Effectively flat potential in the Friedberg-Lee-Sirlin model

TL;DR

This paper investigates non-topological solitons in the Friedberg-Lee-Sirlin model, comparing effective field theory approximations with full numerical solutions to understand soliton behavior and boson condensation.

Contribution

It provides an analytical description of simplified models and validates EFT methods against numerical solutions for non-topological solitons in the FLS theory.

Findings

EFT methods accurately reproduce soliton properties

Numerical solutions confirm analytical approximations

Boson condensation on domain walls is characterized

Abstract

The Friedberg-Lee-Sirlin (FLS) model is a well-known renormalizable theory of scalar fields that provides for the existence of non-topological solitons.

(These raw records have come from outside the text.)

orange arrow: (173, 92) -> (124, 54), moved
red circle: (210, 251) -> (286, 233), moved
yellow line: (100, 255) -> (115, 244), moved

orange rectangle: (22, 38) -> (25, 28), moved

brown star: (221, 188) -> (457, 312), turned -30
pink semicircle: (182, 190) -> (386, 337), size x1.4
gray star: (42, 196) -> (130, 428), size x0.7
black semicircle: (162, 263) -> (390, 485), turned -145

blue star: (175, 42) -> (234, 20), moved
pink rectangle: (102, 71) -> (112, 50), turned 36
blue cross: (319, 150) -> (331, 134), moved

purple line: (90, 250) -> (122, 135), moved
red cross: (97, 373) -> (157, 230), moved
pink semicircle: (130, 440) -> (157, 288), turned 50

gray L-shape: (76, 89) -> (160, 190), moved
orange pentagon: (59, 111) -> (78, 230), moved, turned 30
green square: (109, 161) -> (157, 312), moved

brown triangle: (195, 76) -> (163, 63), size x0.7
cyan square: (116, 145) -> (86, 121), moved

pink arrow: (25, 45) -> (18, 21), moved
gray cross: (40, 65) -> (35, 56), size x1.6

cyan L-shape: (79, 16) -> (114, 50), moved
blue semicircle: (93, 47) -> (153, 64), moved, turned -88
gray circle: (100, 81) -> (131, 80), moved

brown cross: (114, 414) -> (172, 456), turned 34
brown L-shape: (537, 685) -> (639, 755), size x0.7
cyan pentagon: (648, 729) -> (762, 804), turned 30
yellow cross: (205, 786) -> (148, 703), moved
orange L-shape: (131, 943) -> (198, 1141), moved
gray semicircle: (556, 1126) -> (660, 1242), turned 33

Since this model was proposed, numerous works have been dedicated to studying its classical configurations and its general suitability for various physical problems in cosmology, quantum chromodynamics, etc. In this paper, we study how Q-balls in effective field theory (EFT) reproduce non-topological solitons in full FLS theory. We obtain an analytical description of the simplified model and compare results with numerical calculations and perturbation theory. We also study the condensation of charged bosons on the domain wall. A full numerical solution allows us to check the EFT methods for this problem. The latter analysis is based on the application of EFT methods to significantly inhomogeneous configurations. We give an interpretation of the results in terms of the shifted boson mass and the vacuum rearrangement.